ZPressor: Bottleneck-Aware Compression for Scalable Feed-Forward 3DGS (2505.23734v2)

Published 29 May 2025 in cs.CV

Abstract: Feed-forward 3D Gaussian Splatting (3DGS) models have recently emerged as a promising solution for novel view synthesis, enabling one-pass inference without the need for per-scene 3DGS optimization. However, their scalability is fundamentally constrained by the limited capacity of their encoders, leading to degraded performance or excessive memory consumption as the number of input views increases. In this work, we analyze feed-forward 3DGS frameworks through the lens of the Information Bottleneck principle and introduce ZPressor, a lightweight architecture-agnostic module that enables efficient compression of multi-view inputs into a compact latent state $Z$ that retains essential scene information while discarding redundancy. Concretely, ZPressor enables existing feed-forward 3DGS models to scale to over 100 input views at 480P resolution on an 80GB GPU, by partitioning the views into anchor and support sets and using cross attention to compress the information from the support views into anchor views, forming the compressed latent state $Z$. We show that integrating ZPressor into several state-of-the-art feed-forward 3DGS models consistently improves performance under moderate input views and enhances robustness under dense view settings on two large-scale benchmarks DL3DV-10K and RealEstate10K. The video results, code and trained models are available on our project page: https://lhmd.top/zpressor.

Summary

ZPressor: Enhancing Scalability in Feed-Forward 3D Gaussian Splatting

The paper "ZPressor: Bottleneck-Aware Compression for Scalable Feed-Forward 3DGS" introduces a novel approach to enhance the scalability of feed-forward 3D Gaussian Splatting (3DGS) models for novel view synthesis (NVS). The primary challenge addressed is the scalability issue associated with these models when dealing with a high number of input views, which leads to either degraded performance or excessive memory consumption due to the limited capacity of their encoders.
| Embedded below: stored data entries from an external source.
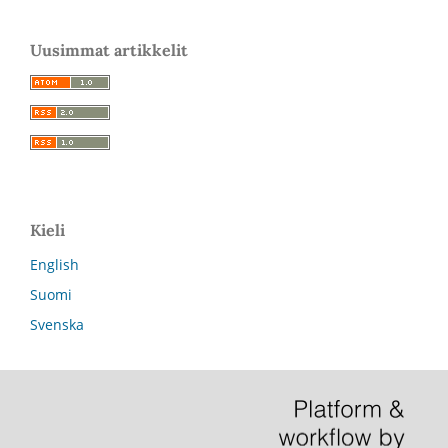
Uusimmat artikkelit
Kieli
English
Suomi
Svenska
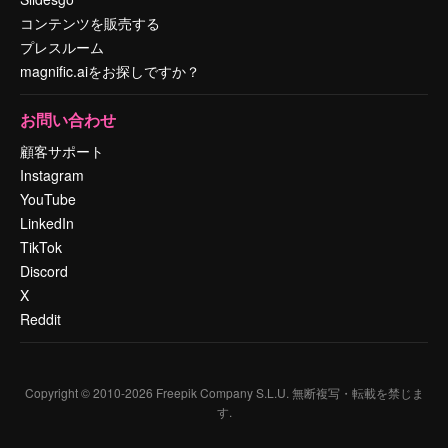
コンテンツを販売する
プレスルーム
magnific.aiをお探しですか？
お問い合わせ
顧客サポート
Instagram
YouTube
LinkedIn
TikTok
Discord
X
Reddit
Copyright © 2010-
2026
Freepik Company S.L.U.
無断複写・転載を禁じま
す
.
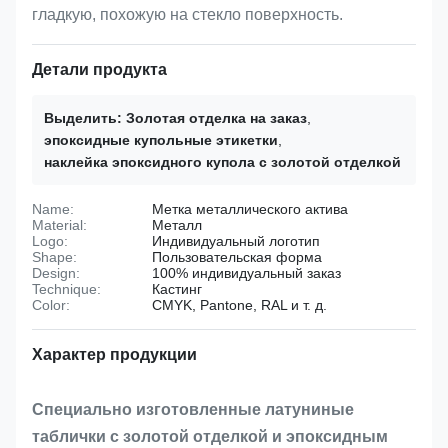
гладкую, похожую на стекло поверхность.
Детали продукта
Выделить:
Золотая отделка на заказ
,
эпоксидные купольные этикетки
,
наклейка эпоксидного купола с золотой отделкой
Name:
Метка металлического актива
Material:
Металл
Logo:
Индивидуальный логотип
Shape:
Пользовательская форма
Design:
100% индивидуальный заказ
Technique:
Кастинг
Color:
CMYK, Pantone, RAL и т. д.
Характер продукции
Специально изготовленные латуниные
таблички с золотой отделкой и эпоксидным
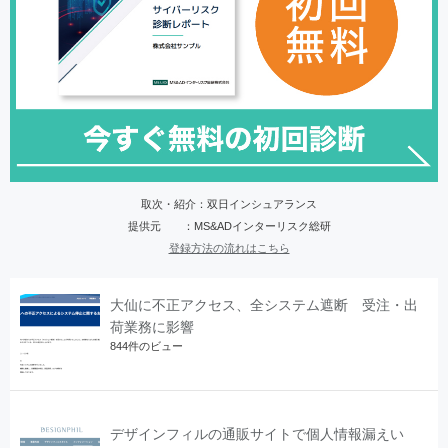
取次・紹介：双日インシュアランス
提供元 ：MS&ADインターリスク総研
登録方法の流れはこちら
大仙に不正アクセス、全システム遮断 受注・出
荷業務に影響
844件のビュー
デザインフィルの通販サイトで個人情報漏えい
Key Contributions and Methodology

Information Bottleneck Analysis: The authors employ the Information Bottleneck (IB) principle to analyze feed-forward 3DGS frameworks. This principle helps in understanding how to compress multi-view inputs into a compact latent space while preserving essential scene information and discarding redundant data. The paper hypothesizes that this latent representation can improve the scalability of 3DGS models.
ZPressor Module: ZPressor is introduced as a lightweight, architecture-agnostic module designed to efficiently compress multi-view inputs. The approach involves partitioning input views into anchor and support sets, utilizing cross-attention to compress information from support views into anchor views, resulting in a compressed latent state. This enables models to handle over 100 input views at high resolutions on an 80GB GPU.
Integration and Benchmarking: The ZPressor module is integrated into several state-of-the-art feed-forward 3DGS models, namely DepthSplat, MVSplat, and pixelSplat, and evaluated on two large-scale benchmarks - DL3DV-10K and RealEstate10K. The module consistently improved performance in moderate input settings and enhanced robustness in dense view settings.

Numerical Results

The paper reports significant improvements in PSNR (Peak Signal-to-Noise Ratio), SSIM (Structural Similarity Index Measure), and LPIPS (Learned Perceptual Image Patch Similarity) across various view settings. For example, DepthSplat's performance saw a considerable increase in PSNR by up to 4.65 under 36 input views when augmented with ZPressor. Additionally, models equipped with ZPressor exhibited reduced memory usage and inference time, a testament to the efficiency gains from the compression strategy.

Implications

From a practical perspective, ZPressor's ability to enhance scalability and efficiency of 3DGS models paves the way for deploying NVS technology in real-world applications such as augmented reality (AR) and virtual reality (VR). Theoretically, the integration of IB principles into model design opens new avenues for research in efficient representation learning, potentially influencing future developments in AI across domains where large-scale data processing and model scalability are critical.

Future Directions

Although ZPressor offers substantial scalability improvements, its efficacy might be limited when dealing with extremely dense input scenarios due to the computational challenges associated with large numbers of compressed Gaussian primitives. Future research could explore combined strategies incorporating Gaussian merging or memory-efficient rendering techniques to further push the boundaries of dense input view handling.

In conclusion, the paper provides a robust framework in terms of both theoretical foundation and practical application, contributing significantly to the field of novel view synthesis by enhancing the feed-forward 3DGS model architecture with ZPressor. This advancement holds promise for more effective and scalable scene reconstruction processes in complex environments.